By Melissa Cantor, Editor at LinkedIn News
The Problem With Fashion’s Sustainability Push: It Doesn’t Make Much Money
More than 100 apparel retailers introduced resale platforms within the past two years. But consumer acceptance has so far been minimal.
Resale has quickly emerged as the initiative of choice for fashion brands looking to lower their carbon, plastic and water footprints—or at least in some instances to convince green-conscious shoppers that they’re trying. But here’s the rub: So far even savvy brands such as Patagonia or Shein haven’t figured out how to make secondhand selling account for more than a tiny fraction of their profits.
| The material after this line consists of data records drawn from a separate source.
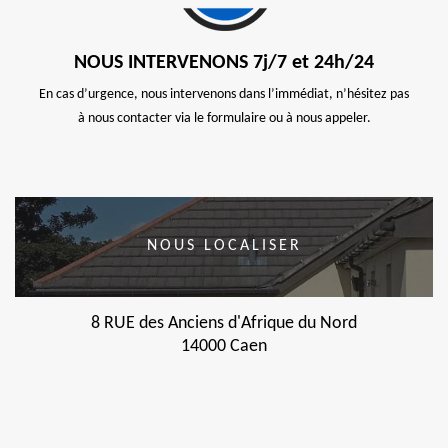
NOUS INTERVENONS 7j/7 et 24h/24
En cas d’urgence, nous intervenons dans l’immédiat, n’hésitez pas
à nous contacter via le formulaire ou à nous appeler.
NOUS LOCALISER
8 RUE des Anciens d'Afrique du Nord
14000 Caen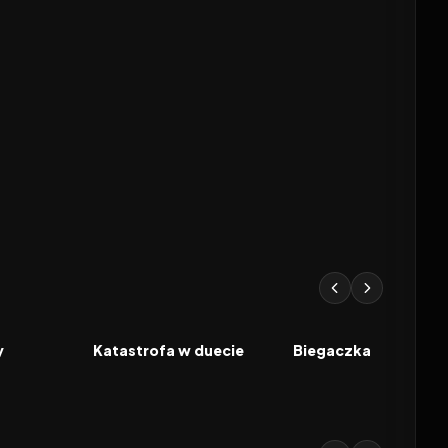
7.4
2026
2026
FILM
FILM
y
Katastrofa w duecie
Biegaczka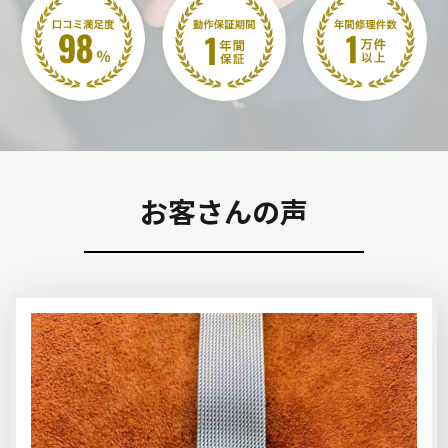
お客さんの声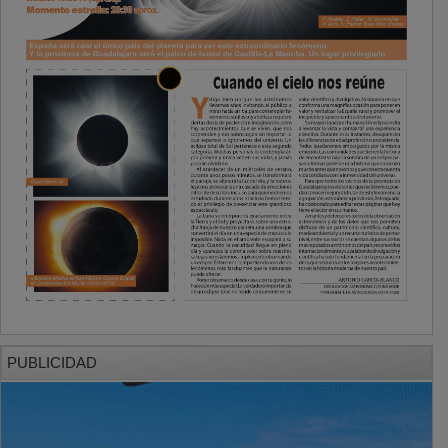
PUBLICIDAD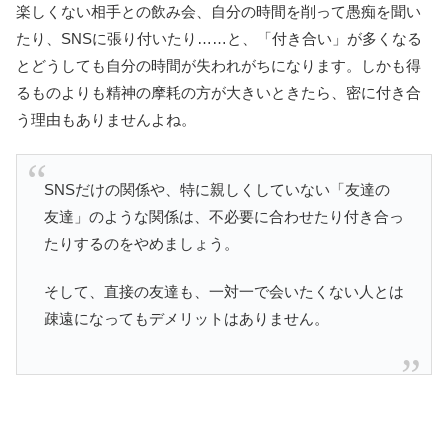
楽しくない相手との飲み会、自分の時間を削って愚痴を聞い
たり、SNSに張り付いたり……と、「付き合い」が多くなる
とどうしても自分の時間が失われがちになります。しかも得
るものよりも精神の摩耗の方が大きいときたら、密に付き合
う理由もありませんよね。
SNSだけの関係や、特に親しくしていない「友達の
友達」のような関係は、不必要に合わせたり付き合っ
たりするのをやめましょう。
そして、直接の友達も、一対一で会いたくない人とは
疎遠になってもデメリットはありません。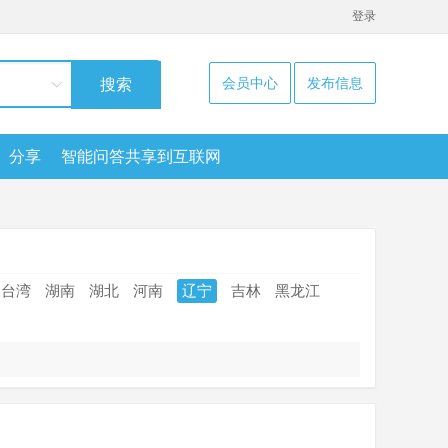
登录
会员中心
发布信息
搜索
分享
智能问答共享到互联网
台湾
湖南
湖北
河南
辽宁
吉林
黑龙江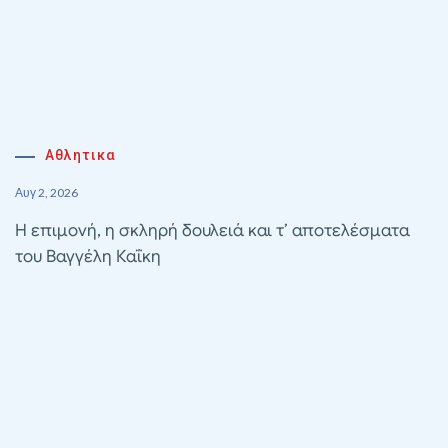
Αθλητικα
Αυγ 2, 2026
Η επιμονή, η σκληρή δουλειά και τ’ αποτελέσματα
του Βαγγέλη Καΐκη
More than 100 apparel retailers have started in-house resale platforms within the past two years, with 88 new programs last year alone, according to data from ThredUp Inc., which both operates an online thrift store business and has helped many brands set up their own resale programs. This includes some of the biggest brands, including H&M and fast-fashion champ Shein. In 2022 resale of apparel, footwear and handbags in the US was a $28.1 billion market, with potential for double-digit year-over-year growth in 2023 and 2024, according to predictions from Coresight Research.
Resale Revenue
Share of the overall US fashion market
Source: Coresight Research
The efforts have been in part motivated by brands’ desire to control and make money on the resale of their own goods, following the rise of peer-to-peer secondhand websites such as Poshmark and The RealReal. Brands are also using their resale platforms to sell damaged inventory or returns that come back with imperfections.
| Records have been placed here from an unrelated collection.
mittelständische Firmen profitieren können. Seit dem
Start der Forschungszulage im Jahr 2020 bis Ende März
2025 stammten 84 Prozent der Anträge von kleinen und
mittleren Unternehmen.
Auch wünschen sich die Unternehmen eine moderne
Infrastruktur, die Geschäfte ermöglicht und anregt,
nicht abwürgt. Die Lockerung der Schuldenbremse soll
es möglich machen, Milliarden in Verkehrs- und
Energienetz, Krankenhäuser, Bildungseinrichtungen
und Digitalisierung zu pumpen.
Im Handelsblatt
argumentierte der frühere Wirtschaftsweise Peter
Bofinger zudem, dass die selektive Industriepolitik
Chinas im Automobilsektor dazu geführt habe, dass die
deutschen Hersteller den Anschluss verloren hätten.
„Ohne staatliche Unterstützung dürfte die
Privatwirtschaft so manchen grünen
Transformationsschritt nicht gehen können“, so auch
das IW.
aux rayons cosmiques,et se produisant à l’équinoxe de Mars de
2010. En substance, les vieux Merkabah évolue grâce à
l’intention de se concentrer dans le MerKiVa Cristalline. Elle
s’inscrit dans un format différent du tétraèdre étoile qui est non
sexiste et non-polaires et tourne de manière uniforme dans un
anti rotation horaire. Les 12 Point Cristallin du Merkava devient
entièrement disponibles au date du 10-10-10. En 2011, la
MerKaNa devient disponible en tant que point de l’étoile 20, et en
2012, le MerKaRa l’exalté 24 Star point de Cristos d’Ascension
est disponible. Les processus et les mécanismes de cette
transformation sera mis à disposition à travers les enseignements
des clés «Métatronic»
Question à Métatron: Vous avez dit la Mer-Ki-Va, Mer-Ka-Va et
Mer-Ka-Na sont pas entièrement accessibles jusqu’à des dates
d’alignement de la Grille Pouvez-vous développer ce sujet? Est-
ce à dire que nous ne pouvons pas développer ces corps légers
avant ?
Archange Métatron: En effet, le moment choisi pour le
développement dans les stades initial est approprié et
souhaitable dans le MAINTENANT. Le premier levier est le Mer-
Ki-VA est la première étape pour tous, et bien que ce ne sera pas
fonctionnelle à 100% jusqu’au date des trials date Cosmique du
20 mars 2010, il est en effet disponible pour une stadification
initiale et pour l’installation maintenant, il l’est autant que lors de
Sustainability is also a big reason. The United Nations Environment Program estimates that the fashion industry accounts for 2% to 8% of global carbon emissions. And environmentalists have knocked many apparel makers for cranking out garments that quickly end up in landfills. Secondhand business models allow retailers to continue to make money while not having to produce as many new garments, avoiding some of the high carbon emissions associated with energy use, materials and transportation.
At least that’s how it’s supposed to work. In reality, resale programs aren’t generating significant revenue or offsetting enough production of new clothing to move the needle much. Trove, Archive and other clothing resale program operators say their brand clients have a goal of secondhand being 10% or more of their overall revenue in the coming years. But secondhand clothing accounts for only as much as 5% of overall revenue for brands that have invested the most time and marketing in their programs—and almost no revenue for programs that do little marketing, according to companies including Archive, Recurate and Trove, which provide resale services. Patagonia Inc., which has a long-running and reputable resale program called Worn Wear, generated less than 1% of its total revenue from the program in 2021, the latest year for which data are available. Womenswear maker Eileen Fisher Inc., which started doing resale in 2009, said it’s collected 2 million products via the take-back scheme, accounting for only 5.4% of all the new garments the company has produced since the company started 39 years ago.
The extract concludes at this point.